Business Standard

Economy may grow by 10.1% in FY22: ICRA

Current account may revert to deficit with an expected rise in imports

- INDIVJAL DHASMANA

ICRA has projected the economy to grow by double digits at 10.1 per cent in the next financial year but it cautioned that the value of the gross domestic product (GDP) will only mildly surpass the level that had been recorded in 2019-20. India’s economy is expected to contract by 7.7 per cent in the current financial year according to official advance estimates, but ICRA pegged the GDP fall at 7.8 per cent.

The rating agency expected the stance of the monetary policy to change to neutral from accommodat­ive in the August 2021 policy review or later, once there was greater certainty on the durability of the awaited economic revival.

Aditi Nayar, principal economist, ICRA, said, “The seemingly sharp expansion will be led by the continued normalisat­ion in economic activities as the roll-out of Covid-19 vaccines gathers traction, as well as the low base."
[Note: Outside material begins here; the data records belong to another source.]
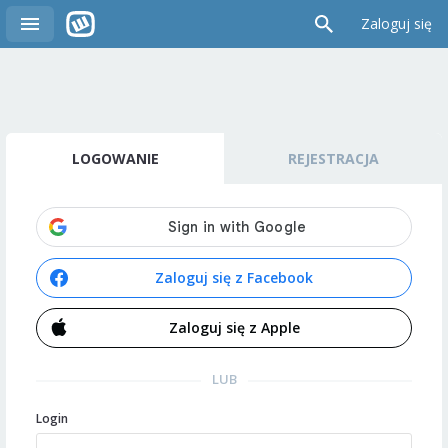
Zaloguj się
LOGOWANIE
REJESTRACJA
Zaloguj się z Facebook
Zaloguj się z Apple
LUB
Login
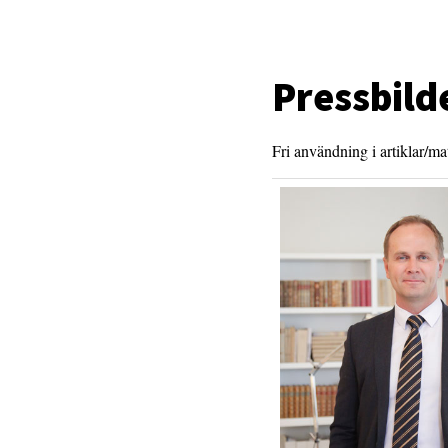
Pressbild
Fri användning i artiklar/m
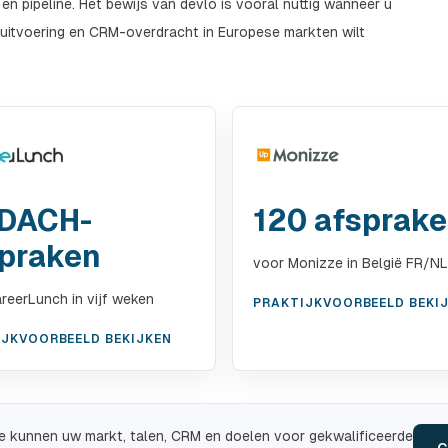
n pipeline. Het bewijs van devlo is vooral nuttig wanneer u
 uitvoering en CRM-overdracht in Europese markten wilt
 DACH-
120 afsprak
praken
voor Monizze in België FR/NL
reerLunch in vijf weken
PRAKTIJKVOORBEELD BEKI
IJKVOORBEELD BEKIJKEN
e kunnen uw markt, talen, CRM en doelen voor gekwalificeerde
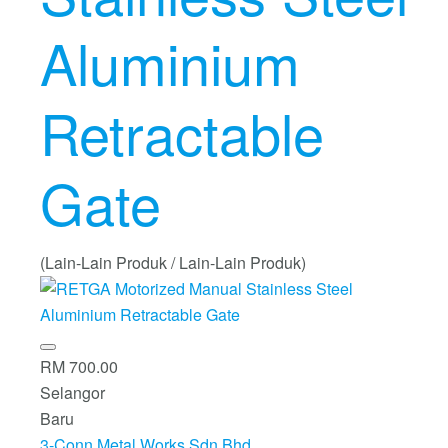
Aluminium
Retractable
Gate
(Lain-Lain Produk / Lain-Lain Produk)
RM 700.00
Selangor
Baru
3-Conn Metal Works Sdn Bhd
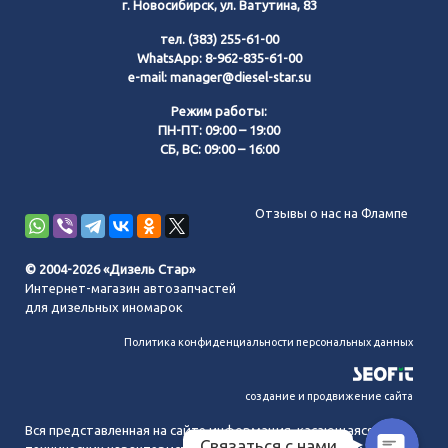
г. Новосибирск, ул. Ватутина, 83
тел.
(383) 255-61-00
WhatsApp:
8-962-835-61-00
e-mail:
manager@diesel-star.su
Режим работы:
ПН-ПТ: 09:00 – 19:00
СБ, ВС: 09:00 – 16:00
Позвонить нам
Отзывы о нас на Флампе
WhatsApp
© 2004-2026 «Дизель Стар»
Интернет-магазин автозапчастей
Telegram
для дизельных иномарок
Политика конфиденциальности персональных данных
MAX
создание и продвижение сайта
Вся представленная на сайте информация, касающаяся
Связаться с нами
Nayar said ICRA expected a multi-speed recovery in FY22, with the contact-intensive sectors, discretion­ary consumptio­n and investment by the private sector trailing the rest of the economy, in the arduous march back to attaining, and sustaining, pre- Covid levels. “On a sobering note, we project the aggregate value of the GDP in real terms in FY22, to be only mildly higher than the level recorded in FY20,” she said.

ICRA projected the headline retail price inflation to decline to 4.6 per cent in FY22 from 6.4 per cent in FY21, still exceeding the mid-point of the monetary policy committee’s (MPC’S) medium target of four per cent for the third consecutiv­e year. A favourable base would moderate the retail food inflation to an average of 4.7 per cent in the next financial year from the eight per cent expected in the current financial year despite the pressure from edible oils, and protein items such as pulses.

Additional­ly, ICRA anticipate­d that the economic recovery would exert a divergent impact on the twin deficits, with a decline in the fiscal deficit, and a return of the current account to a deficit in FY22 from the surplus expected in the current financial year.